Can different shader stages in the same pipeline/draw use different resource mappings?

Yes! There is no cross stage validation for the mappings set by a user; as long as an application ensures that the descriptors they use are where they expect them to be for each shader, the mappings can be set however the developer wishes.

Why is the VkResourceDescriptorDataEXT a union of pointers instead of a flat union?

So that each pointer can be set to NULL to define a "null descriptor" when interacting with VK_EXT_robustness2.

How can I use debug labels with descriptor heaps?

Labels can be associated with patterns of descriptor bits when they are written, or with embedded samplers during pipeline creation, by chaining VkDebugUtilsObjectNameInfoEXT structures into VkResourceDescriptorInfoEXT or VkSamplerCreateInfo.

See Interaction with VK_EXT_debug_utils for further information.

Why is VK_KHR_shader_untyped_pointers not a dependency, but still required by implementations?

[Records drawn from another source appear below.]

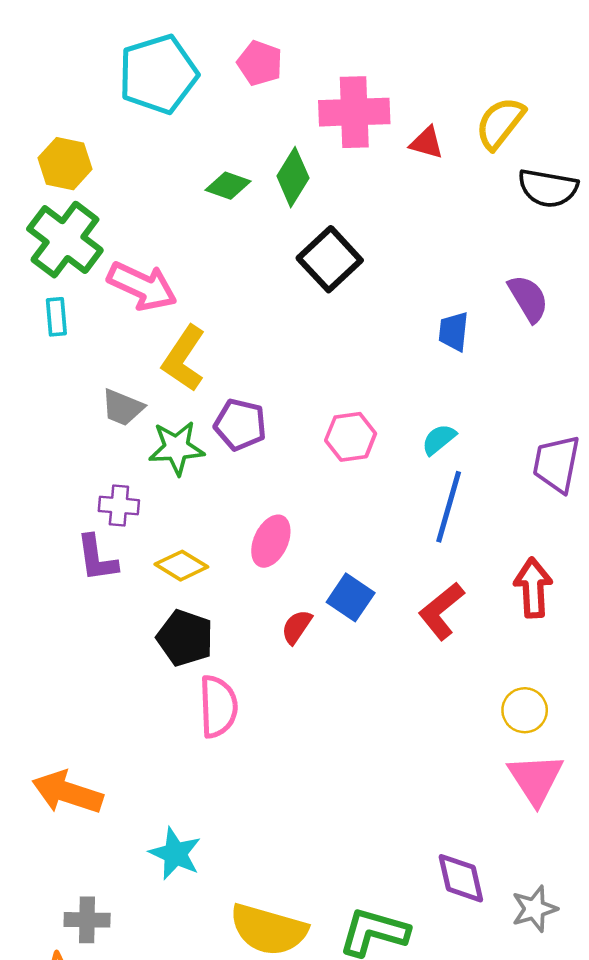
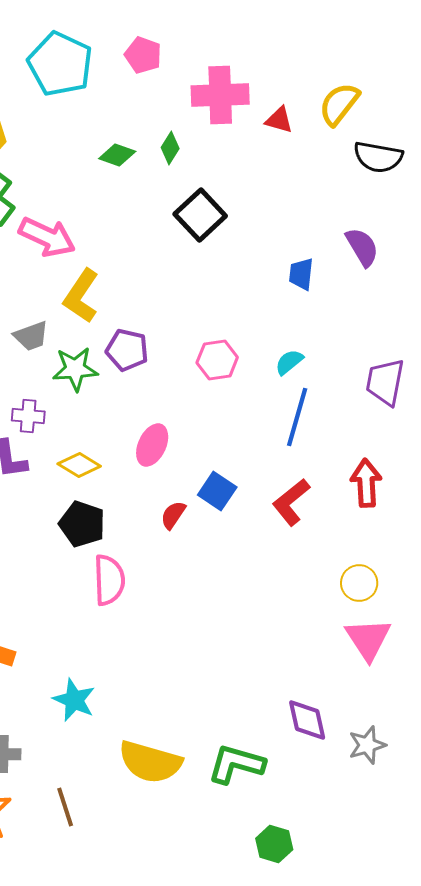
cyan pentagon: (158, 74) -> (60, 64), turned -30
green diamond: (293, 177) -> (170, 148), size x0.7
gray trapezoid: (123, 407) -> (31, 336), turned -42

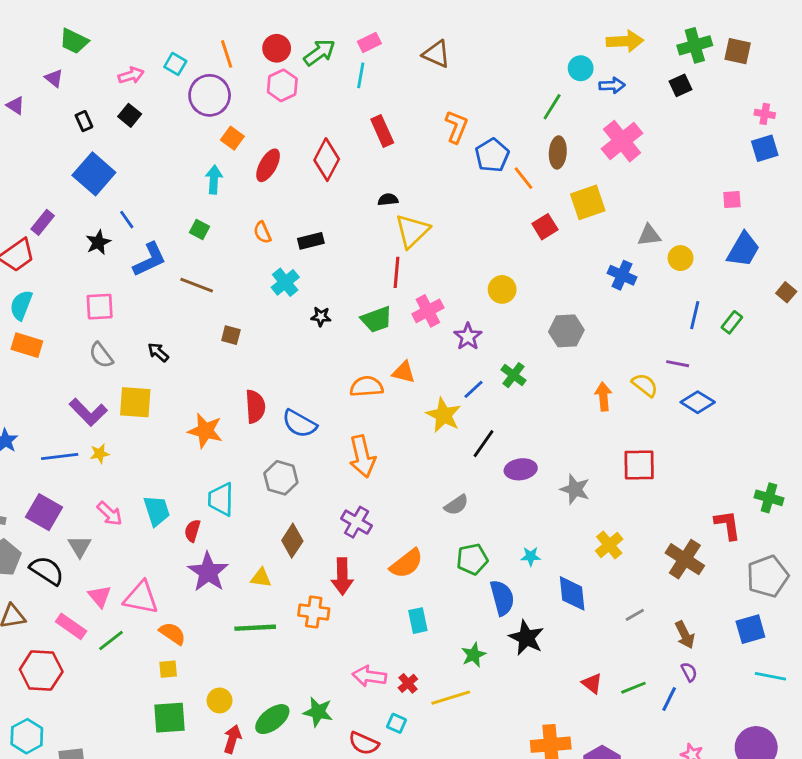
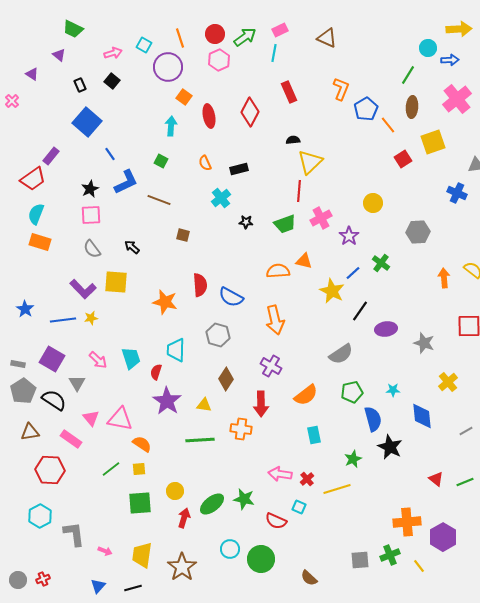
red ellipse: (268, 165) -> (209, 116), turned -40
black star: (98, 242) -> (90, 189), moved
gray semicircle: (456, 505) -> (341, 354), size x1.4
green line: (111, 641) -> (111, 469), moved

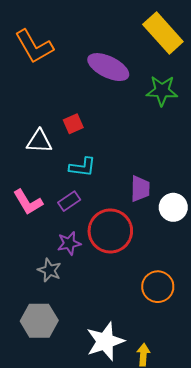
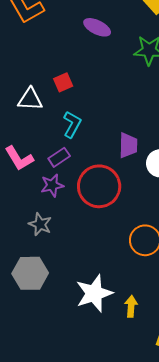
purple ellipse: (108, 67) -> (97, 27), size x0.7
cyan L-shape: (82, 167) -> (72, 124), turned -68
purple star: (69, 243) -> (52, 185), moved

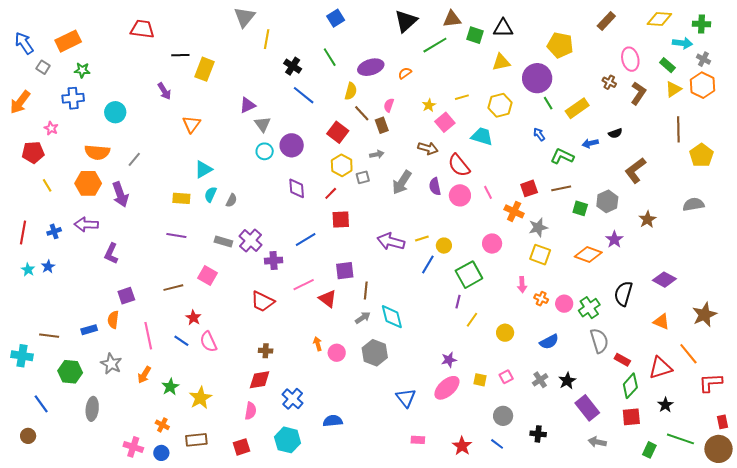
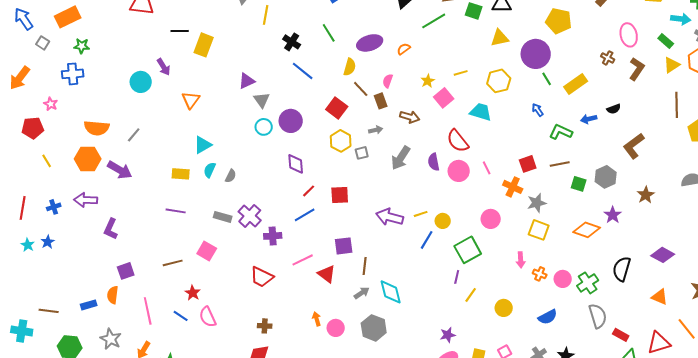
cyan circle: (115, 112) -> (141, 82), moved
brown arrow: (428, 148) -> (410, 117), moved
red line: (331, 193) -> (309, 191), moved
purple arrow: (120, 194) -> (120, 170), turned -40

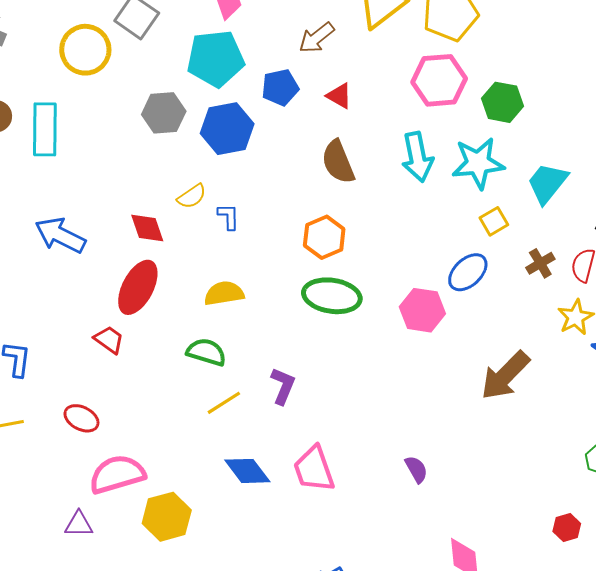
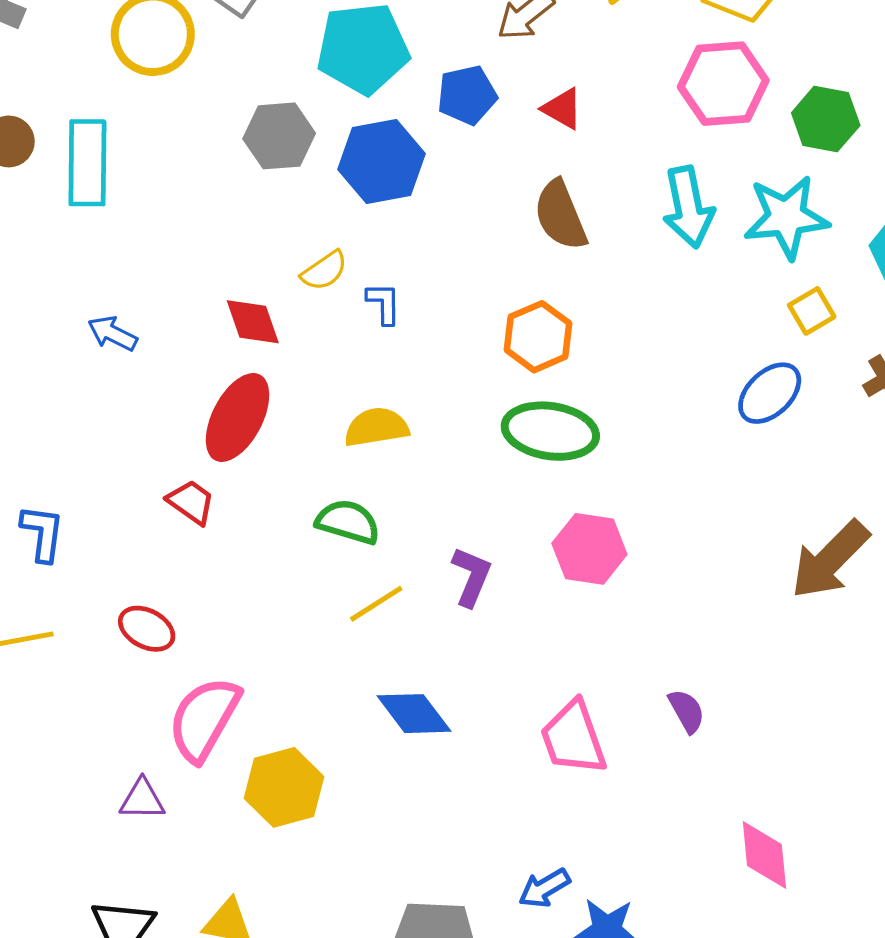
blue arrow: (60, 235) -> (112, 334), size x0.6
pink hexagon: (422, 310) -> (589, 549), moved
pink trapezoid: (314, 469) -> (573, 738), moved
pink semicircle: (117, 474) -> (204, 719), turned -44

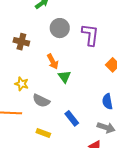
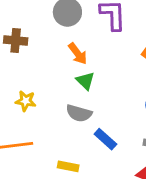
orange arrow: (53, 62) -> (78, 54), moved
gray semicircle: (41, 101) -> (79, 113), moved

Untyped pointers are only necessary when accessing the heap directly from the shader; for applications using shader mappings, they are not needed, so the extension can be omitted in this case.

Further Work

Embedded Samplers

Embedded samplers are both a feature of HLSL and necessary for YCBCR support. Not having a bindless interface for these is unfortunate, and it would be good to replace this in the future. A possible avenue for exploration would be to add shader-defined samplers, rather than having them defined in the API.

Input Attachments

Input attachments need some additional work in order to allow the use of both bindless descriptors and attachment indices that is not covered in this extension. Figuring out how to make this work cleanly would be a useful addition in a future extension.

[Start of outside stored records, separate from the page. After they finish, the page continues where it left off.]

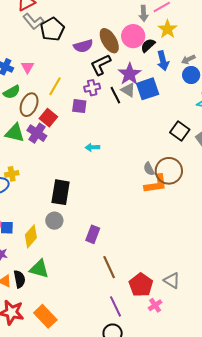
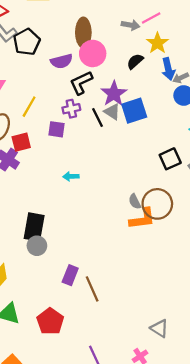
gray arrow: (144, 13) -> (130, 25), turned -77
pink circle: (133, 36) -> (93, 54), moved
brown ellipse: (109, 41) -> (83, 33), moved, turned 30
blue arrow: (163, 61) -> (168, 69), moved
red square: (48, 118) -> (21, 142), turned 36
black square: (180, 131) -> (170, 159), turned 30
gray circle: (54, 221) -> (37, 246), moved
brown line: (109, 267) -> (92, 289), moved
red pentagon: (141, 285) -> (50, 321), moved

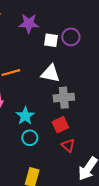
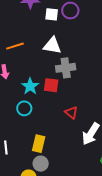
red square: (60, 125) -> (51, 85), moved, turned 35
cyan circle: (30, 138) -> (24, 108), moved

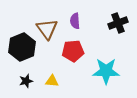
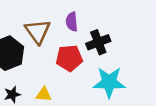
black cross: (118, 23) -> (98, 42), moved

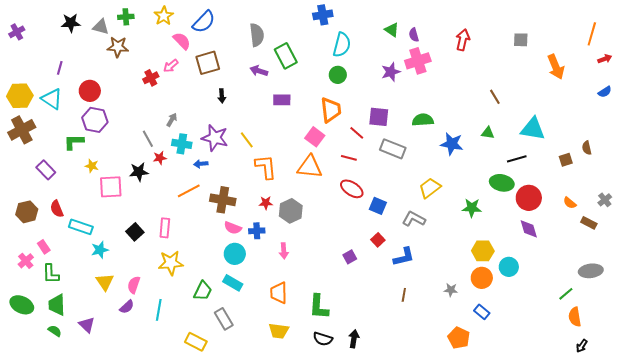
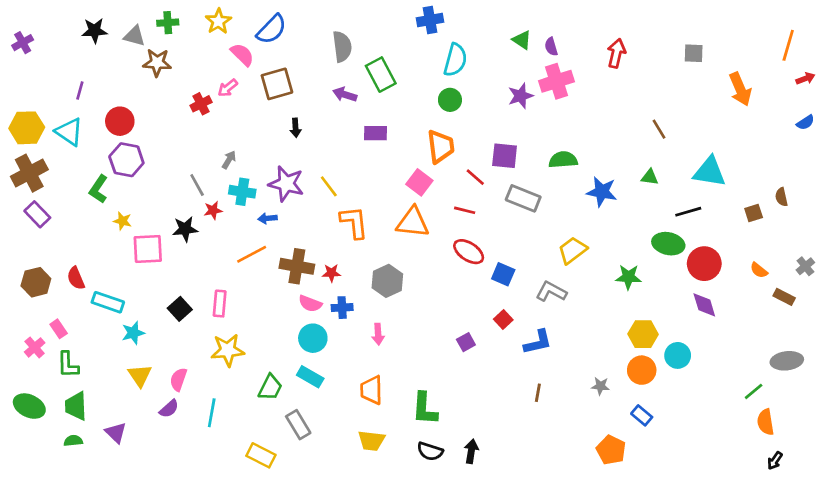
green L-shape: (74, 142) -> (99, 189), turned -55
purple rectangle: (46, 170) -> (37, 214), moved
red star: (266, 203) -> (331, 273), moved
green semicircle: (55, 331) -> (73, 441), turned -40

HLSL Bindless Push Data / Root Constants

Push data in HLSL can currently only be accessed by mapping to a constant buffer with bindings. It would be useful to be able to do this bindlessly in a similar manner to GLSL, without bindings, and ideally in a way that maps correctly for DX12 as well. A proposal that includes this is currently in review for HLSL here: https://github.com/microsoft/hlsl-specs/pull/461.

HLSL Heap Data Access

It would be useful to be able to express different data types coming from a resource heap, including POD types. This would allow more flexibility in access of these heaps, and allow the size of descriptors to vary, reducing unnecessary padding when accessing smaller descriptor types.

Better Debugging

Debugging descriptors has been a pain since dynamic indexing was introduced, requiring point-of-access validation. The current approach to this in debug tools requires looking up descriptors in a table to see if they are valid, which requires shader instrumentation, and is too slow to be on by default. Traverse Research did some excellent work on this topic in their bindless setup, where they restricted their descriptor indices to 31 bits and used the last bit as a sentinel value to check for validity, which you can read about here. Finding spare bits in real descriptors was considered, but could not be guaranteed reliably by all vendors. However, by exposing descriptor sizes precisely and allowing arbitrary data to be read from the heaps, a similar approach should be possible, potentially expanding beyond single descriptors. This extension provides a lot of tools, the next step is to find ways to use them.